WARWICK.--Pauvre Clifford! Combien je méprise ses impuissantes menaces!
YORK.--Voulez-vous que nous établissions ici nos droits à la couronne? Autrement nos épées les soutiendront sur le champ de bataille.
LE ROI.--Quel titre as-tu, traître, à la couronne? Ton père était, ainsi que toi, duc d'York [3]; ton aïeul était Roger Mortimer, comte des Marches. Je suis le fils de Henri V, qui soumit le dauphin et les Français, et conquit leurs villes et leurs provinces.
Note 3:[ (retour) ] Richard, duc d'York, était fils du comte de Cambridge, et neveu seulement du duc d'York.
WARWICK.--Ne parle point de la France, toi qui l'as perdue tout entière.
LE ROI.--C'est le lord protecteur qui l'a perdue, et non pas moi. Lorsque je fus couronné, je n'avais que neuf mois.
RICHARD.--Vous êtes assez âgé maintenant, et cependant il me semble que vous continuez à perdre. Mon père, arrachez la couronne de la tête de l'usurpateur.

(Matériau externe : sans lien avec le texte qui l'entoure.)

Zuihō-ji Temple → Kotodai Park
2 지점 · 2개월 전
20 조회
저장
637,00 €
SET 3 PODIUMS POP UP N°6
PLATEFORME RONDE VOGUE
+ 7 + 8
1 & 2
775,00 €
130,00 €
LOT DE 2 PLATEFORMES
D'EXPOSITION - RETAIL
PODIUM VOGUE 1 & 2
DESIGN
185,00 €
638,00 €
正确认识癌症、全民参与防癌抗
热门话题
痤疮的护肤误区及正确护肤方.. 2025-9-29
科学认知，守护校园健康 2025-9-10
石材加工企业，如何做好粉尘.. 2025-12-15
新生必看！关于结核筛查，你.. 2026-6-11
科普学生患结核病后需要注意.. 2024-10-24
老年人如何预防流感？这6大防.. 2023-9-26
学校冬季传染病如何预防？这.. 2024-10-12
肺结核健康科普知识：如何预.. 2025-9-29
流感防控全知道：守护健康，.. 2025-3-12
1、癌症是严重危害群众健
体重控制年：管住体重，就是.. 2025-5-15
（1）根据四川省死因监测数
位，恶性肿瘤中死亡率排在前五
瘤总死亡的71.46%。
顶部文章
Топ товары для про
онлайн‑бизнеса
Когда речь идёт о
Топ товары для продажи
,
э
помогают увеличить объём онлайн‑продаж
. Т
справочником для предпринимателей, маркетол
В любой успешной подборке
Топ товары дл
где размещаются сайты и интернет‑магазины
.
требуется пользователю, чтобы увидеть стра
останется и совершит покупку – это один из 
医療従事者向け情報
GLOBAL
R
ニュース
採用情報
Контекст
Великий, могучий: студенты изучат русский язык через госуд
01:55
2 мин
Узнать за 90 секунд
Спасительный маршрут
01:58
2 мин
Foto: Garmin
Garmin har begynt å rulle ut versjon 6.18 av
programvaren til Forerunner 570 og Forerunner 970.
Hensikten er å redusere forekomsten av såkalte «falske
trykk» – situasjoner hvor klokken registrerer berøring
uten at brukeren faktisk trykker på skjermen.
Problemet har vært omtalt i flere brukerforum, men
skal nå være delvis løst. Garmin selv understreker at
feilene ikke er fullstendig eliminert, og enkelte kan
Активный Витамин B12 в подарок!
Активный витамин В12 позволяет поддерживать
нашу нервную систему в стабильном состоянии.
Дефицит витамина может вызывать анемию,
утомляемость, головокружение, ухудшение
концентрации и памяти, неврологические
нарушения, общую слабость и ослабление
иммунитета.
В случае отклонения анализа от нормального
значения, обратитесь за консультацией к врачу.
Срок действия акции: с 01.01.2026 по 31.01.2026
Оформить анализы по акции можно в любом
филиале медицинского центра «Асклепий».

ÉDOUARD.--Arrachez-la, mon bon père, mettez-la sur votre tête.
MONTAIGU, au duc d'York.--Mon frère, si tu aimes et honores le courage guerrier, décidons le fait par un combat au lieu de demeurer ici à nous disputer.
RICHARD.--Faites résonner les tambours et les trompettes, le roi va fuir.